Based on newly released personal letters of Einstein, this book explores how an imaginative, impertinent patent clerk -- a struggling father in a difficult marriage who couldn't get a teaching job or a doctorate -- became the mind reader of the creator of the cosmos, the locksmith of the mysteries of the atom and the universe. His success came from questioning conventional wisdom and marveling at mysteries that struck others as mundane. This led him to embrace a morality and politics based on respect for free minds, free spirits, and free individuals.

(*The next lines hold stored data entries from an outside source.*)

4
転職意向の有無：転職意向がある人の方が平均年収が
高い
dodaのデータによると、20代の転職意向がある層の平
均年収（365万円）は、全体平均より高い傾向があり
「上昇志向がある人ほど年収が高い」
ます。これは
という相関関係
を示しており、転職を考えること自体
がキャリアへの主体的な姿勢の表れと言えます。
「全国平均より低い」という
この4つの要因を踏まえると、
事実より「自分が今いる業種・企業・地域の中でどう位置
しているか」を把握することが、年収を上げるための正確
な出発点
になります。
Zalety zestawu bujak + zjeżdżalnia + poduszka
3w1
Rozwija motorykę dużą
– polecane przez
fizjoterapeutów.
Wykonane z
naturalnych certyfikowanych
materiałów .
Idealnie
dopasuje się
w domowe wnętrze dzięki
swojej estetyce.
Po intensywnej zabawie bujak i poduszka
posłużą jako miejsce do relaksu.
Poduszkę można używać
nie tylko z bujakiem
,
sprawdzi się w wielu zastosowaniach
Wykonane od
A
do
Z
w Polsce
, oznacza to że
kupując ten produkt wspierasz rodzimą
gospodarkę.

These traits are just as vital for this new century of globalization, in which our success will depend on our creativity, as they were for the beginning of the last century, when Einstein helped usher in the modern age.
### Amazon.com Review
As a scientist, Albert Einstein is undoubtedly the most epic among 20th-century thinkers. Albert Einstein as a man, however, has been a much harder portrait to paint, and what we know of him as a husband, father, and friend is fragmentary at best. With *Einstein: His Life and Universe*, Walter Isaacson (author of the bestselling biographies *Benjamin Franklin* and *Kissinger*) brings Einstein's experience of life, love, and intellectual discovery into brilliant focus. The book is the first biography to tackle Einstein's enormous volume of personal correspondence that heretofore had been sealed from the public, and it's hard to imagine another book that could do such a richly textured and complicated life as Einstein's the same thoughtful justice. Isaacson is a master of the form and this latest opus is at once arresting and wonderfully revelatory. *--Anne Bartholomew*
**Read "The Light-Beam Rider," the first chapter of Walter Isaacson's *Einstein: His Life and Universe*.**
* * *
**Five Questions for Walter Isaacson**
**Amazon.com:** What kind of scientific education did you have to give yourself to be able to understand and explain Einstein's ideas?

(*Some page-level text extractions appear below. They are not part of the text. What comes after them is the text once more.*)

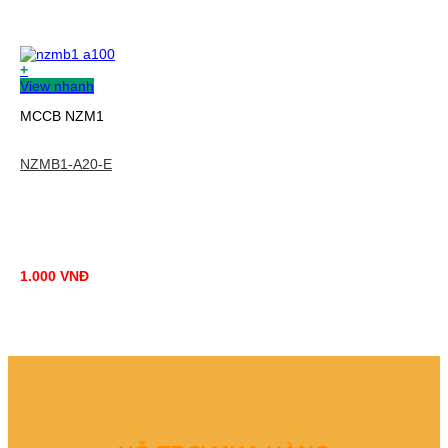
+
View nhanh
MCCB NZM1
NZMB1-A20-E
1.000
VNĐ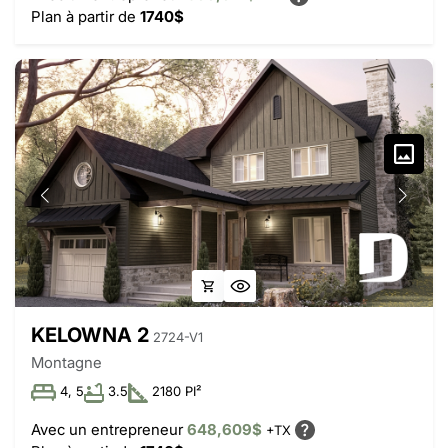
Plan à partir de
1740$
KELOWNA 2
2724-V1
Montagne
4, 5
3.5
2180 PI²
Avec un entrepreneur
648,609$
+TX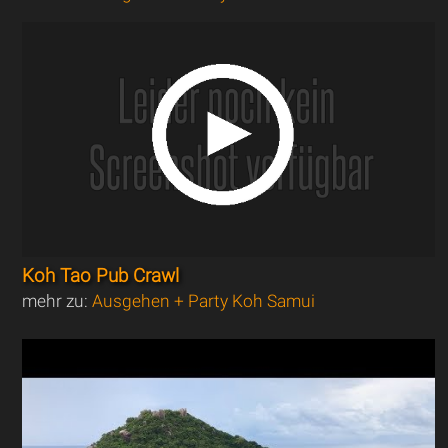
Koh Tao Pub Crawl
mehr zu:
Ausgehen + Party Koh Samui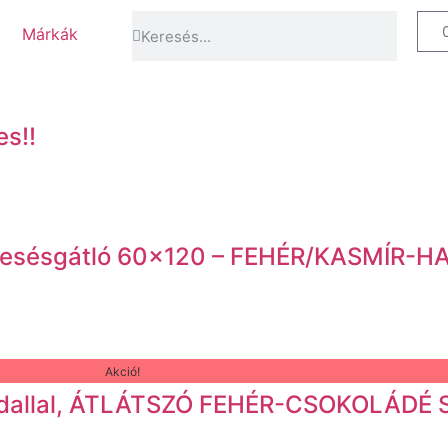
Márkák
s!!
eesésgátló 60×120 – FEHÉR/KASMÍR-H
Akció!
oldallal, ÁTLÁTSZÓ FEHÉR-CSOKOLÁDÉ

**Isaacson:** I've always loved science, and I had a group of great physicists--such as Brian Greene, Lawrence Krauss, and Murray Gell-Mann--who tutored me, helped me learn the physics, and checked various versions of my book. I also learned the tensor calculus underlying general relativity, but tried to avoid spending too much time on it in the book. I wanted to capture the imaginative beauty of Einstein's scientific leaps, but I hope folks who want to delve more deeply into the science will read Einstein books by such scientists as Abraham Pais, Jeremy Bernstein, Brian Greene, and others.
**Amazon.com:** That Einstein was a clerk in the Swiss Patent Office when he revolutionized our understanding of the physical world has often been treated as ironic or even absurd. But you argue that in many ways his time there fostered his discoveries. Could you explain?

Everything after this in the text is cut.